Harapan saya sebagai pendamping hanya ingin mereka menjadi generasi yang tidak letoy, lemah mental juang, atau bahkan terlalu manja dengan banyaknya sarana pendukung di sekitar mereka. Menjadi pandu berarti belajar bertahan dalam berbagai kondisi. Seperti layaknya pasukan komando, seorang pandu tidak cepat panik, ia tahu harus berbuat apa dan tetap tenang dalam kondisi di bawah tekanan.
Minggu malam, akhirnya kami se-kontingen tiba kembali di kota bengawan. Senyum sumringah orangtua peserta tampak dari wajah-wajah mereka yang harap-harap cemas ditinggalkan anaknya berkemah 10 hari. Melihat fenomena itu, pikiran saya jadi mengenang waktu dulu masih menjadi peserta. Jaman masih lugu dan ra mudengan, hehehe.
Tengah malam saya menjadi orang terakhir yang pulang dari Kwarcab. Seusai memesan taksi online, gerbang sanggar tertutup kembali dalam kesunyian.

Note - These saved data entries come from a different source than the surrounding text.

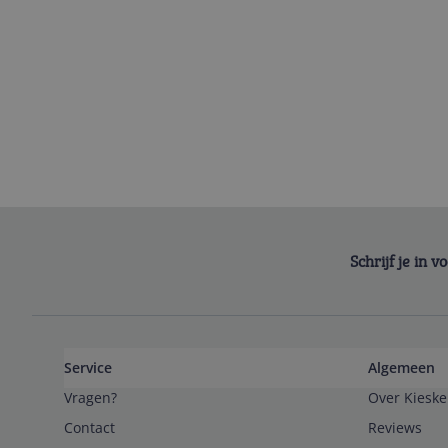
Schrijf je in 
Service
Algemeen
Vragen?
Over Kieske
Contact
Reviews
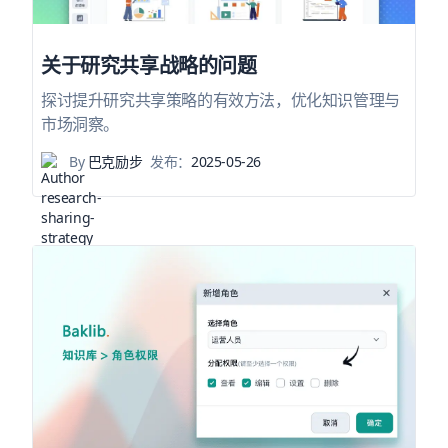
关于研究共享战略的问题
探讨提升研究共享策略的有效方法，优化知识管理与
市场洞察。
By
巴克励步
发布：
2025-05-26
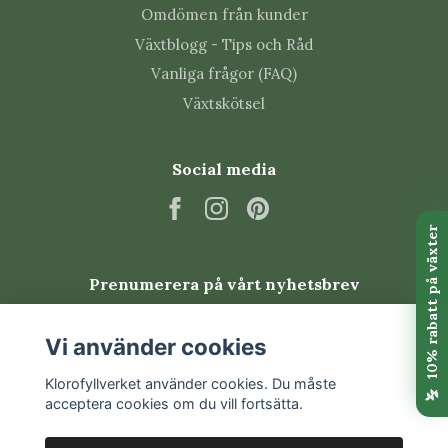
Tips från Klorofyllverket
Omdömen från kunder
Växtblogg - Tips och Råd
Låt aldrig jordklumpen torka helt.
Vanliga frågor (FAQ)
Undvik stark sol och varm, torr luft.
Växtskötsel
Klipp bort torra partier direkt så att ny tillväxt
får plats.
Plantera gärna i terrarium för jämnare
Social media
luftfuktighet.
Vanliga skadedjur
Selaginella kan drabbas av trips, sorgmygg och ibland
Prenumerera på vårt nyhetsbrev
spinnkvalster. Kontrollera plantan regelbundet,
särskilt i varm och torr luft.
Prenumerera
Vi använder cookies
Vanliga frågor om
Klorofyllverket använder cookies. Du måste
acceptera cookies om du vill fortsätta.
Selaginella apoda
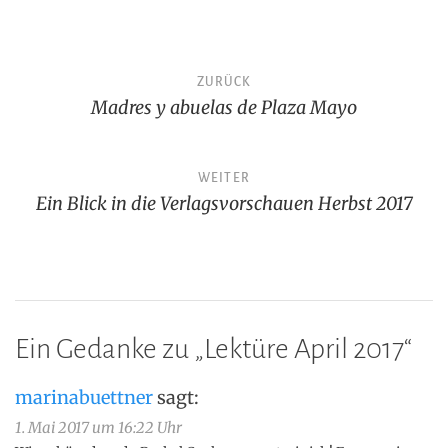
Beitragsnavigation
ZURÜCK
Madres y abuelas de Plaza Mayo
WEITER
Ein Blick in die Verlagsvorschauen Herbst 2017
Ein Gedanke zu „
Lektüre April 2017
“
marinabuettner
sagt:
1. Mai 2017 um 16:22 Uhr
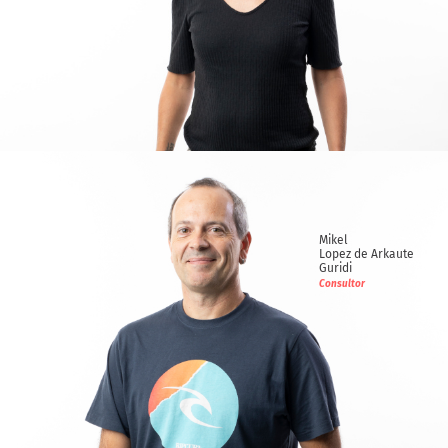
Olatz
Dorronsoro Calleja
Consultora
Mikel
Lopez de Arkaute
Guridi
Consultor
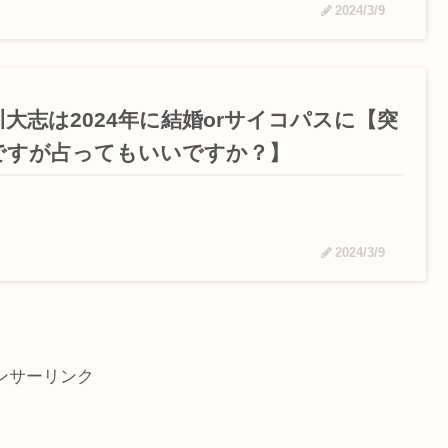
2024/3/9
川大志は2024年に結婚orサイコパスに【突
ですが占ってもいいですか？】
2024/3/9
ンサーリンク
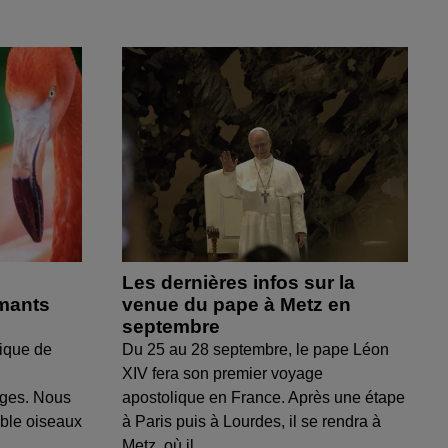
Les dernières infos sur la
amants
venue du pape à Metz en
septembre
ique de
Du 25 au 28 septembre, le pape Léon
XIV fera son premier voyage
uges. Nous
apostolique en France. Après une étape
able oiseaux
à Paris puis à Lourdes, il se rendra à
Metz, où il...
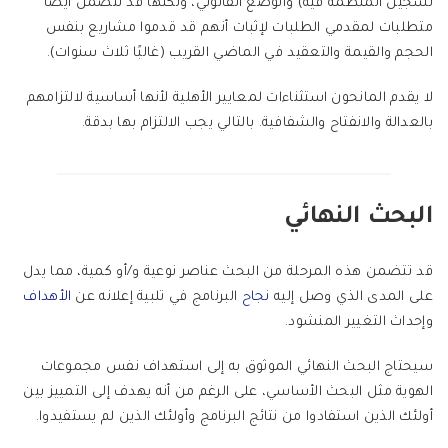
تسجيل المنظمة فيه) والوضع القانوني، ولكنها قد تتضمن أيضًا
متطلبات لمقدمي الطلبات لإثبات أنهم قد قدموا مشاريع بنفس
الحجم والقيمة والتعقيد في الماضي القريب (غالبًا ثلاث سنوات).
لا يقدم المانحون استثناءات لمعايير الأهلية لأنها أساسية لالتزامهم
بالعدالة والانفتاح والشفافية. بالتالي يجب الالتزام بها بدقة.
البحث النهائي
قد تتضمن هذه المرحلة من البحث عناصر نوعية و/أو كمية، مما يدل
على المدى الذي وصل إليه
نجاح
البرنامج في تلبية إعلانه عن
الأهداف
وإحداث التغيير المنشود.
سيحتاج البحث النهائي الموثوق به إلى استهداف نفس مجموعات
الهوية مثل البحث الأساسي، على الرغم من أنه يهدف إلى التمييز بين
أولئك الذين استفادوا من نتائج البرنامج وأولئك الذين لم يستفيدوا.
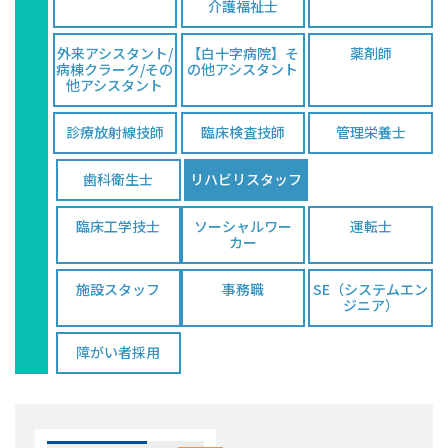
介護福祉士
外来アシスタント/
【白十字病院】そ
薬剤師
病棟クラーク/その
の他アシスタント
他アシスタント
診療放射線技師
臨床検査技師
管理栄養士
歯科衛生士
リハビリスタッフ
臨床工学技士
ソーシャルワー
運転士
カー
施設スタッフ
事務職
SE（システムエン
ジニア）
障がい者採用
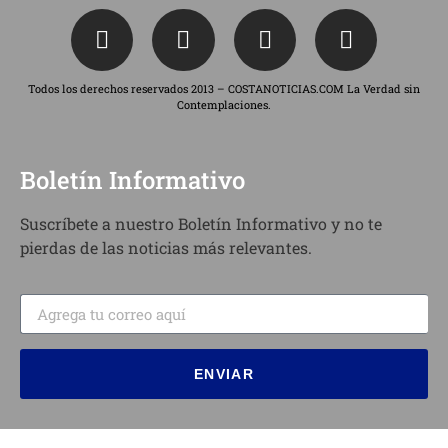
Todos los derechos reservados 2013 – COSTANOTICIAS.COM La Verdad sin
Contemplaciones.
Boletín Informativo
Suscríbete a nuestro Boletín Informativo y no te
pierdas de las noticias más relevantes.
ENVIAR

Perut sudah berbunyi, waktu sudah agak siang. Tak terasa gelas sudah mengering dan abu rokok sudah mau habis. Sepertinya kisah petualangan Jambore tahun ini harus selesai sampai disini, daripada saya harus menguntal obat maag kembali. Sampai jumpa diperjalanan yang lain, salam kenthos!